Task requirements: Write out, from the entries below, exactly the lines that run between the lines holding "My Stuff (887, 237)" and "Marketplace (876, 1094)", inclusive, and stop there.

▶

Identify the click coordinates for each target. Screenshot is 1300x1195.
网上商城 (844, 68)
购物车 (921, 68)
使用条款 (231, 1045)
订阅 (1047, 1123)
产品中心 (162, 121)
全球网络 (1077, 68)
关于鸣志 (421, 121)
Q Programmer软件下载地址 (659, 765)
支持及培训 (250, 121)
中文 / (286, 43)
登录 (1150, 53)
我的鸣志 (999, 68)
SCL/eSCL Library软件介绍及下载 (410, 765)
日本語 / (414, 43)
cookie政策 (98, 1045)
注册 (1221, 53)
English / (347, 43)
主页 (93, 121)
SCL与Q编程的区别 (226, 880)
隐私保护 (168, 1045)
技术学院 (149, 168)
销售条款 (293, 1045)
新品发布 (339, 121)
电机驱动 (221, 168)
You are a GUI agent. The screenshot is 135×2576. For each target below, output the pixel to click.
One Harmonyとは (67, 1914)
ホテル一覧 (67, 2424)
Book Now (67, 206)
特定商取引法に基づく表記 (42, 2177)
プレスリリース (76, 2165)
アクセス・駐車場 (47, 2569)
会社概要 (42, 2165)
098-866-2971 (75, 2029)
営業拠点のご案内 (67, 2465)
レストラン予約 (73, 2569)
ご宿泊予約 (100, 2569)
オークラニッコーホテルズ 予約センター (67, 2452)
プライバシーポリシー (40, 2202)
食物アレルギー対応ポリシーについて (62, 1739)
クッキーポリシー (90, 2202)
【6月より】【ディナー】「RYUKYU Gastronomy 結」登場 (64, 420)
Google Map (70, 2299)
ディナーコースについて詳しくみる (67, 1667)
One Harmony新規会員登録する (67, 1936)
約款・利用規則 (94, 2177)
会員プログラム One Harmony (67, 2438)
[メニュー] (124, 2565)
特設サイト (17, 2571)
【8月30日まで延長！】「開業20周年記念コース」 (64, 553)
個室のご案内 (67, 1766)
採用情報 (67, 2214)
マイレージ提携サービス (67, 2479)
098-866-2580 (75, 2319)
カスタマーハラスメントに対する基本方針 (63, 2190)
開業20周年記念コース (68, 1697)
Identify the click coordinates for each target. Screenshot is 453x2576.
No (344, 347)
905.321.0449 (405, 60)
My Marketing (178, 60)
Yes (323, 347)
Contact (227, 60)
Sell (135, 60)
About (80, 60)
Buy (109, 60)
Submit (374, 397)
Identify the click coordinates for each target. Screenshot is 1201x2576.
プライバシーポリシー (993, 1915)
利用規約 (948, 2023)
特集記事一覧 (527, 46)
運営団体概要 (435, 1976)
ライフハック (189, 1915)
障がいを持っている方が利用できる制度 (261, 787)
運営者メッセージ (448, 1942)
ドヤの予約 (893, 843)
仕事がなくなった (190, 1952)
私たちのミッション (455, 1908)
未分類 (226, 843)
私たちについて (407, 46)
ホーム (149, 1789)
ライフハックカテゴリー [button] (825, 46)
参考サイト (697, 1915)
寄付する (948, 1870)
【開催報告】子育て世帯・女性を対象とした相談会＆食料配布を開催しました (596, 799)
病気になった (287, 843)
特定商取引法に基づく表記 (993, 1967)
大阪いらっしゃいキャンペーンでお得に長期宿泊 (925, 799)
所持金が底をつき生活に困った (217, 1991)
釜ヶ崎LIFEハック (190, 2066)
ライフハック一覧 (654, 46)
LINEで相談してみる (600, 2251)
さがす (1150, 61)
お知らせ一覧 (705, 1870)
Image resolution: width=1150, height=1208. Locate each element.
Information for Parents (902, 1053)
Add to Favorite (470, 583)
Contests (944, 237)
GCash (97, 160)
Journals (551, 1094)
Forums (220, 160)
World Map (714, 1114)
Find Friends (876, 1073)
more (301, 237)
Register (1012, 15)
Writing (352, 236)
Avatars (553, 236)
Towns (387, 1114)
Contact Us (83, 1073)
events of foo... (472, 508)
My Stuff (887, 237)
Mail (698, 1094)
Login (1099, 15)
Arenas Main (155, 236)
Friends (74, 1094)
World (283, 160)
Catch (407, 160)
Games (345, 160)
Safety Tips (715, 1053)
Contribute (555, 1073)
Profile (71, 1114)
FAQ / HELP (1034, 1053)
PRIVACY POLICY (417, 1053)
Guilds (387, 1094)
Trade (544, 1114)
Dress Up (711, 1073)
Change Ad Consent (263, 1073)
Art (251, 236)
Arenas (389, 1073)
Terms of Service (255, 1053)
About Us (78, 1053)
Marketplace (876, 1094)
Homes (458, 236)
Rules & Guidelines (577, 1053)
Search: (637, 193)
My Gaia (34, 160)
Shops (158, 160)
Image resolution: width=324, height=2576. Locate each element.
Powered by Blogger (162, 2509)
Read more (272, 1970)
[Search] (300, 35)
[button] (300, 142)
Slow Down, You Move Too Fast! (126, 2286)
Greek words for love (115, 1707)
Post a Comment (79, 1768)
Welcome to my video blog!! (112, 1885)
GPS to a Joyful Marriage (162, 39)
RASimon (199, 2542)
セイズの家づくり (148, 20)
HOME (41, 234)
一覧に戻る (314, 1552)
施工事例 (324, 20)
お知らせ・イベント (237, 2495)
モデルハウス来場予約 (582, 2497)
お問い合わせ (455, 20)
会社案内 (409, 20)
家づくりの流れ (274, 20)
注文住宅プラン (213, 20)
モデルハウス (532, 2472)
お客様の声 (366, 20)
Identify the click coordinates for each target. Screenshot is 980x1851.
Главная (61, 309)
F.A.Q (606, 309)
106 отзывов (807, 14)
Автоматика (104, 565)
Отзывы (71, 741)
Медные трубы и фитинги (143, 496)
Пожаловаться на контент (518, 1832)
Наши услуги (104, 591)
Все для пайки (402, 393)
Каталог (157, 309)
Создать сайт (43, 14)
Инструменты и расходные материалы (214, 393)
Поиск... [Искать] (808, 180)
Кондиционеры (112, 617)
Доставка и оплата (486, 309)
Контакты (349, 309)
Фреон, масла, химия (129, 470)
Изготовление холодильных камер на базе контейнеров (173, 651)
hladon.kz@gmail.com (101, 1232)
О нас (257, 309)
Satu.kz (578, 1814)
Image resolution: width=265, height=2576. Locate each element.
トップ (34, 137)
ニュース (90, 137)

◀

Response area:
My Stuff (887, 237)
Mail (698, 1094)
Login (1099, 15)
Arenas Main (155, 236)
Friends (74, 1094)
World (283, 160)
Catch (407, 160)
Games (345, 160)
Safety Tips (715, 1053)
Contribute (555, 1073)
Profile (71, 1114)
FAQ / HELP (1034, 1053)
PRIVACY POLICY (417, 1053)
Guilds (387, 1094)
Trade (544, 1114)
Dress Up (711, 1073)
Change Ad Consent (263, 1073)
Art (251, 236)
Arenas (389, 1073)
Terms of Service (255, 1053)
About Us (78, 1053)
Marketplace (876, 1094)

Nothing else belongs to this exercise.